---------- AVAILABLE DATA
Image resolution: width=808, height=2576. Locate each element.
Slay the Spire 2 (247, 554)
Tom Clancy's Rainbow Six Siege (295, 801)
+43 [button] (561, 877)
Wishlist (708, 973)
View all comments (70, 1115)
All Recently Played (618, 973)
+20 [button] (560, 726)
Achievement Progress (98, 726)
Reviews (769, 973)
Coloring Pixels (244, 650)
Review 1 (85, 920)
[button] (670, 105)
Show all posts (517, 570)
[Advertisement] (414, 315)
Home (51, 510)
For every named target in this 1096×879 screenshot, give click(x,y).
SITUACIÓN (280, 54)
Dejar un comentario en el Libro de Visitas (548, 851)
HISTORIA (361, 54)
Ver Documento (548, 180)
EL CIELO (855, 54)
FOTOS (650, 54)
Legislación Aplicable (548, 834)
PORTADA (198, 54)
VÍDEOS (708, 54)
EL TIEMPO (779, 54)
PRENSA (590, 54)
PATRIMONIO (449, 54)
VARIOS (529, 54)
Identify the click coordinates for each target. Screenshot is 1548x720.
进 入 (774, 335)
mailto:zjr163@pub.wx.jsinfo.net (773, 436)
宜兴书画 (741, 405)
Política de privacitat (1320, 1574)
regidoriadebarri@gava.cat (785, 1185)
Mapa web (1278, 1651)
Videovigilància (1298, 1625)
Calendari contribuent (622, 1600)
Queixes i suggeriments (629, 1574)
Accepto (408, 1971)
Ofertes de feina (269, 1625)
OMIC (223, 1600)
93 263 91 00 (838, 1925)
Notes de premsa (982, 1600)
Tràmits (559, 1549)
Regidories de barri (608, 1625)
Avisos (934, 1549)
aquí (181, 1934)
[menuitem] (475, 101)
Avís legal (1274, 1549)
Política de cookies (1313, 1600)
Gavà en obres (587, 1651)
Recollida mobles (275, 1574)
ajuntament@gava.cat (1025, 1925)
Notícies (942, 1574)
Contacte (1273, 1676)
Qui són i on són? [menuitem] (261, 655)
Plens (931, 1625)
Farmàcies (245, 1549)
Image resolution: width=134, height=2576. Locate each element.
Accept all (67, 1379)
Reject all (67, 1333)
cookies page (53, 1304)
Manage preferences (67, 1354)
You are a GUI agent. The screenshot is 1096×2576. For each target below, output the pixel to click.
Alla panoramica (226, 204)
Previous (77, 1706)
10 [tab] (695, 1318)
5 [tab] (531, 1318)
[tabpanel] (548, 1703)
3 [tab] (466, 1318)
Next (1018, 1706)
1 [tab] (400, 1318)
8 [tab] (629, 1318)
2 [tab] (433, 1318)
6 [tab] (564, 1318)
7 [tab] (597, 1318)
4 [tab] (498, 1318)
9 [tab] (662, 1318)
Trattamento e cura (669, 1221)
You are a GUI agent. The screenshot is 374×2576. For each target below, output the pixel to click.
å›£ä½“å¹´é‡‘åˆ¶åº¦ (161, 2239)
--------------------
◆ ACTIVITY ◆
Please output the line that contains "OMIC (223, 1600)" and every line after it in the entries above, exactly, and nothing more.

◆ TASK SOLUTION ◆
OMIC (223, 1600)
93 263 91 00 (838, 1925)
Notes de premsa (982, 1600)
Tràmits (559, 1549)
Regidories de barri (608, 1625)
Avisos (934, 1549)
aquí (181, 1934)
[menuitem] (475, 101)
Avís legal (1274, 1549)
Política de cookies (1313, 1600)
Gavà en obres (587, 1651)
Recollida mobles (275, 1574)
ajuntament@gava.cat (1025, 1925)
Notícies (942, 1574)
Contacte (1273, 1676)
Qui són i on són? [menuitem] (261, 655)
Plens (931, 1625)
Farmàcies (245, 1549)
Image resolution: width=134, height=2576. Locate each element.
Accept all (67, 1379)
Reject all (67, 1333)
cookies page (53, 1304)
Manage preferences (67, 1354)
You are a GUI agent. The screenshot is 1096×2576. For each target below, output the pixel to click.
Alla panoramica (226, 204)
Previous (77, 1706)
10 [tab] (695, 1318)
5 [tab] (531, 1318)
[tabpanel] (548, 1703)
3 [tab] (466, 1318)
Next (1018, 1706)
1 [tab] (400, 1318)
8 [tab] (629, 1318)
2 [tab] (433, 1318)
6 [tab] (564, 1318)
7 [tab] (597, 1318)
4 [tab] (498, 1318)
9 [tab] (662, 1318)
Trattamento e cura (669, 1221)
You are a GUI agent. The screenshot is 374×2576. For each target below, output the pixel to click.
å›£ä½“å¹´é‡‘åˆ¶åº¦ (161, 2239)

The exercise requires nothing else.